Justice Kennedy regrettably joined Roberts’s judgment, but wrote a lengthy, somewhat tortured concurrence in which he refused to endorse the implied conclusion that affirmative action programs are never constitutionally permissible. I will admit to being skeptical that the distinctions drawn by Kennedy in that case would ever make a difference, but today they did.
There is no small irony in the fact that Justice Samuel Alito, who wrote a long dissent to Kennedy’s opinion, is an alumnus of the Concerned Alumni of Princeton, a group that opposed the gender and racial integration of the university. He is hardly the first conservative to opportunistically discover the value of “colorblindness” once its effects were to make campuses more, rather than less, white.
Alito’s opinion attempts a number of would-be “gotchas” that aren’t very convincing. At one point, he complains that “UT also offers courses in subjects that are likely to have special appeal to members of the minority groups given preferential treatment under its challenged plan.” I confess it is not obvious to me how offering, for example, a Black Studies program and giving students substantial freedom to choose courses demonstrates that the University of Texas is not really committed to racial diversity. Alito also chides UT for using SAT scores, which have “often been accused of reflecting racial and cultural bias.” But, of course, the correlation between SAT scores and racial socioecomomic status is exactly the kind of factor UT’s holistic admissions evaluations—which Alito considers unconstitutional—are designed to take into account. UT is constitutionally permitted to ignore SAT scores—but should also be constitutionally permitted to consider them while placing them in the proper context.

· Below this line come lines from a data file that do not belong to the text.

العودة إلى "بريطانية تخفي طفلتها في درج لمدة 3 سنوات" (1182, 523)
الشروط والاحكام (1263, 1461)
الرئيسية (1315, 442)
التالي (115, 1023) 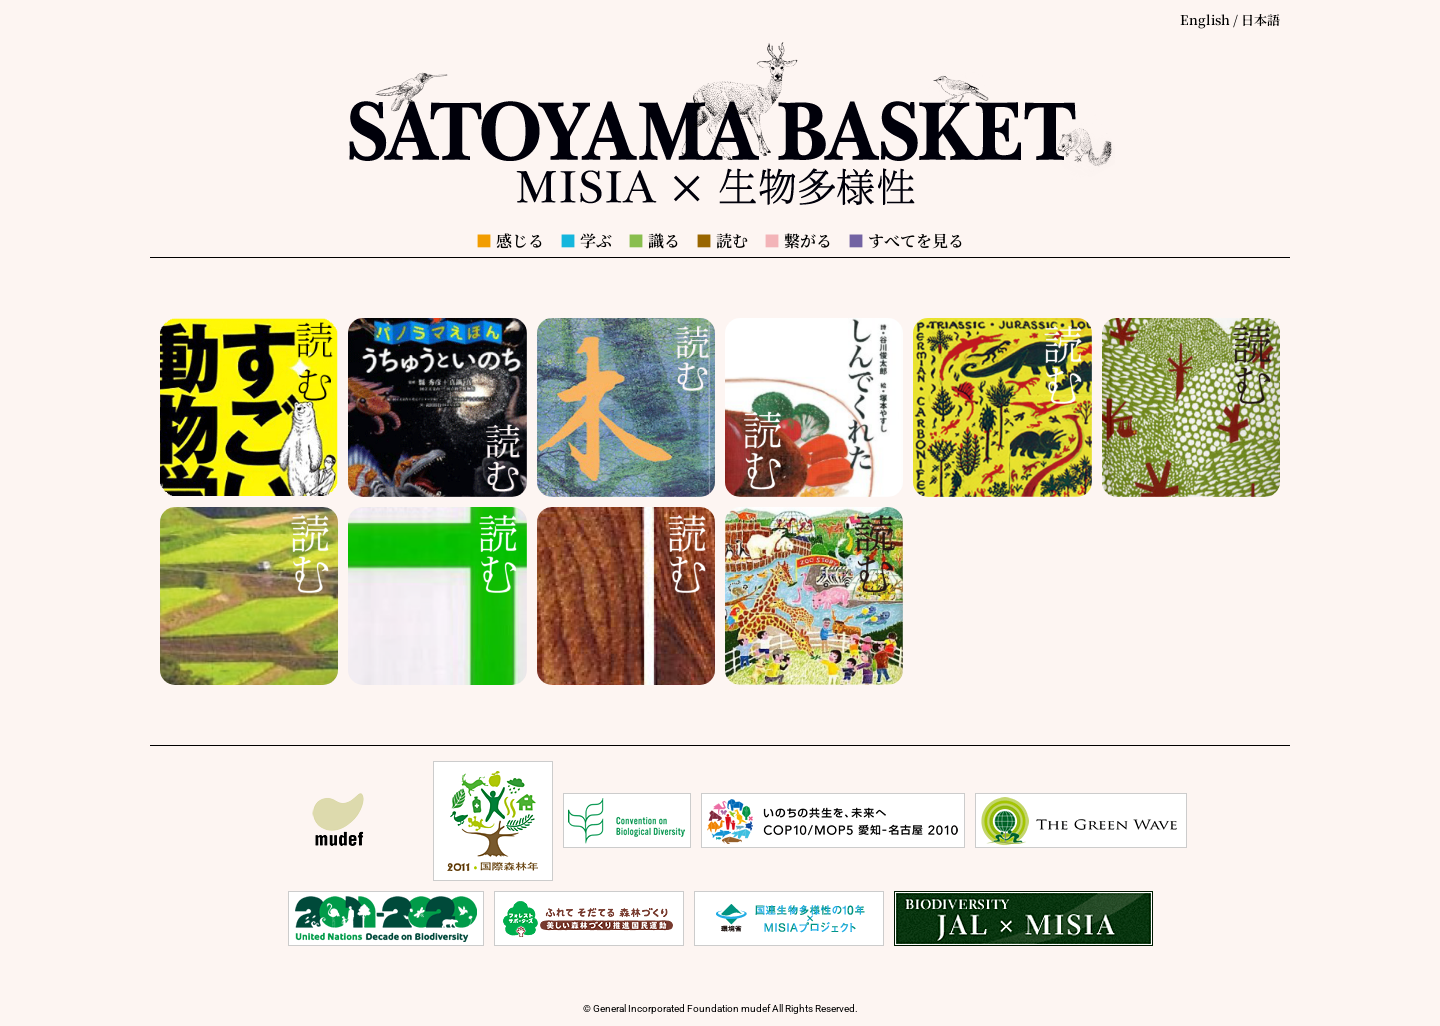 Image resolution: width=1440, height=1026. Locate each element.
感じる (510, 240)
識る (654, 240)
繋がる (798, 240)
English (1205, 19)
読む (722, 240)
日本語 (1260, 19)
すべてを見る (906, 240)
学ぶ (586, 240)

Whatever you think of the policy arguments surrounding affirmative action, the question is whether the programs are constitutionally permitted. And the argument that affirmative action programs are the constitutional equivalent of segregation has never made much sense. The Fourteenth Amendment does not require “colorblindness”; it forbids invidious discrimination. Kennedy, for once, has proven he understands this.